If it is coming out of coil wire then look at your cap and rotor. spark should go right from rotor tap to cap post.
Look for carbon marks in the cap, they will look like little stress cracks.
Did button burn out on rotor.
If it is coming out of coil wire then look at your cap and rotor. spark should go right from rotor tap to cap post.
Look for carbon marks in the cap, they will look like little stress cracks.
Did button burn out on rotor.
I will take a close look at both of them later today. I have tried two entirely separate distributors and they both behave the same way. I have tried two separate coils as well. Thanks for the suggestion though, it's entirely possible they are both bad. I will report back.
Regards,
Resin
Well, I took a look at both of the distributors and I don't see any damage anywhere. Things have now gotten weirder though.
Now I can't get the car to crank. Fuses are all good from what I can tell. Lights on the dash come on with the key. I get 12v to the injectors.
The security light now stays on. I've tested the resistance of the key and it is still in spec. I tested the continuity of the wires to the ECU and they're not broken with 0 ohms. Tested the key side of the circuit too. I'm starting to think more and more that my ECU is dead. Does that track? Am I crazy?
I just jumped the outside two wires on the starter relay and it cranks again.
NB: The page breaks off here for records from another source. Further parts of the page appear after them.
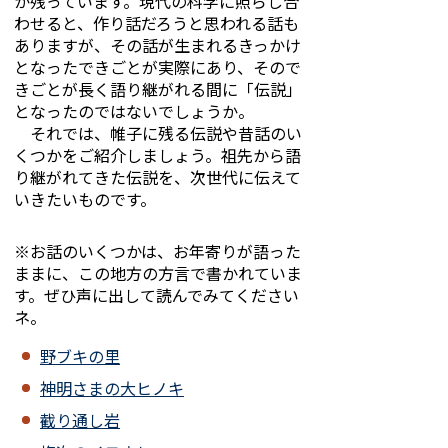
か残っています。現代の科学に照らし合
わせると、作り話だろうと思われる話も
ありますが、その話が生まれるきっかけ
となったできごとが実際にあり、そので
きごとが長く語り継がれる間に「伝説」
となったのではないでしょうか。
それでは、帷子に残る伝説や昔話のい
くつかをご紹介しましょう。祖先から語
り継がれてきた伝説を、次世代に伝えて
いきたいものです。
※お話のいくつかは、お年寄りが語った
ままに、この地方の方言で書かれていま
す。ぜひ声に出して読んでみてください
ネ。
野ブキの里
神明さまの大ヒノキ
截り通し岩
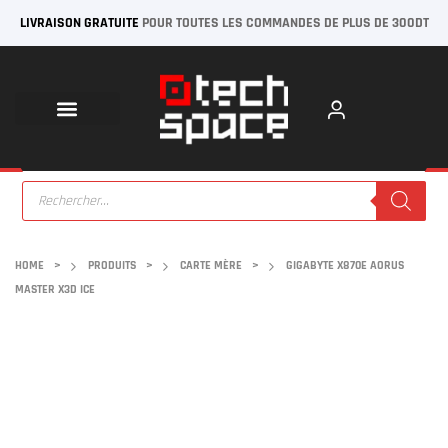
LIVRAISON GRATUITE
POUR TOUTES LES COMMANDES DE PLUS DE 300DT
HOME
>
PRODUITS
>
CARTE MÈRE
>
GIGABYTE X870E AORUS
MASTER X3D ICE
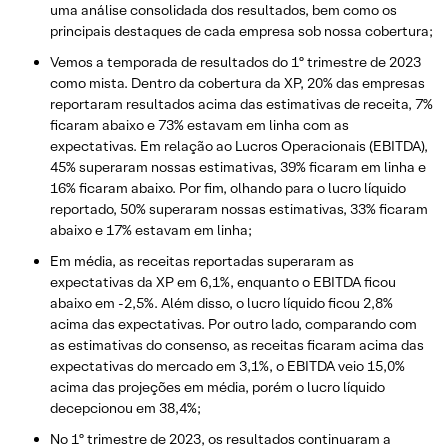
uma análise consolidada dos resultados, bem como os
principais destaques de cada empresa sob nossa cobertura;
Vemos a temporada de resultados do 1º trimestre de 2023
como mista. Dentro da cobertura da XP, 20% das empresas
reportaram resultados acima das estimativas de receita, 7%
ficaram abaixo e 73% estavam em linha com as
expectativas. Em relação ao Lucros Operacionais (EBITDA),
45% superaram nossas estimativas, 39% ficaram em linha e
16% ficaram abaixo. Por fim, olhando para o lucro líquido
reportado, 50% superaram nossas estimativas, 33% ficaram
abaixo e 17% estavam em linha;
Em média, as receitas reportadas superaram as
expectativas da XP em 6,1%, enquanto o EBITDA ficou
abaixo em -2,5%. Além disso, o lucro líquido ficou 2,8%
acima das expectativas. Por outro lado, comparando com
as estimativas do consenso, as receitas ficaram acima das
expectativas do mercado em 3,1%, o EBITDA veio 15,0%
acima das projeções em média, porém o lucro líquido
decepcionou em 38,4%;
No 1º trimestre de 2023, os resultados continuaram a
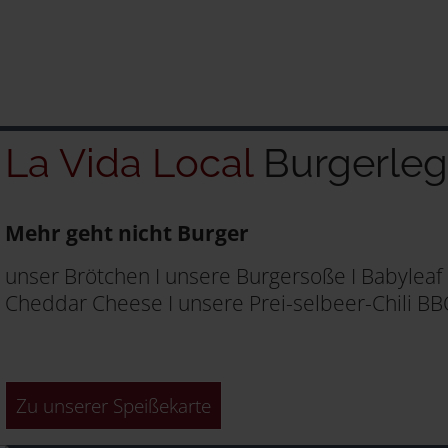
La Vida Local
Burgerle
Mehr geht nicht Burger
unser Brötchen I unsere Burgersoße I Babyleaf 
Cheddar Cheese I unsere Prei-selbeer-Chili BBQ
Zu unserer Speißekarte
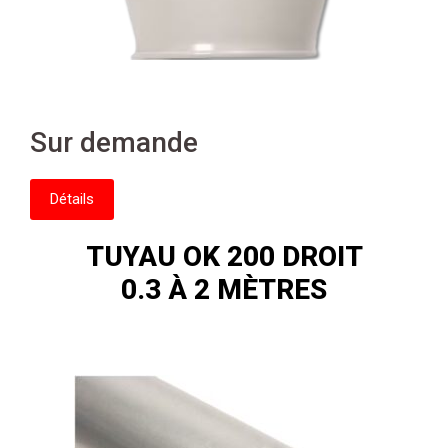
Sur demande
Détails
TUYAU OK 200 DROIT
0.3 À 2 MÈTRES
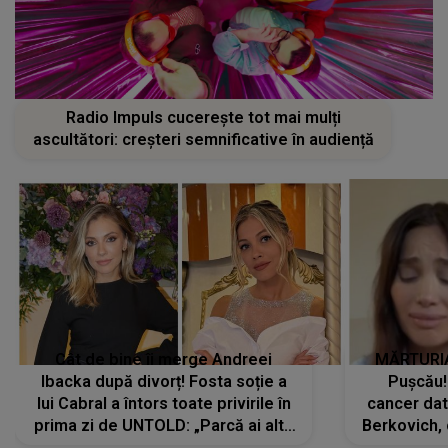
Radio Impuls cucerește tot mai mulți
ascultători: creșteri semnificative în audiență
Cât de bine îi merge Andreei
MĂRTURIA
Ibacka după divorț! Fosta soție a
Pușcău!
lui Cabral a întors toate privirile în
cancer dato
prima zi de UNTOLD: „Parcă ai altă
Berkovich, 
strălucire, emani putere,
accident ru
Is the VATS not part of the ECU?
It's gone back to no spark at the plugs now though too.
8746-1.jpg
The starter solenoid looks like it us run through the ECU. Am I interpreting that wrong?
It appears to me that the starter solenoid sends a voltage to the computer that the engine is being started cranking.
Sounds good. That makes sense.
So I have two separate issues now.
Next thing that I'm going to verify is that the Rotor is actually spinning. It seems that would explain the issue better than the ECU not working.
I didn't think about it till I had already left the shop last night.
Thanks all for your input. I hadn't even thought about the voltage grounding through the distributor shaft but that prompted the idea that it isn't spinning at all, or at least intermittently.
a weak coil will sometimes have enough output to jump one gap but fail to jump the second one. takes quite a big spark to jump the distributor and the spark plug. seen it a few times.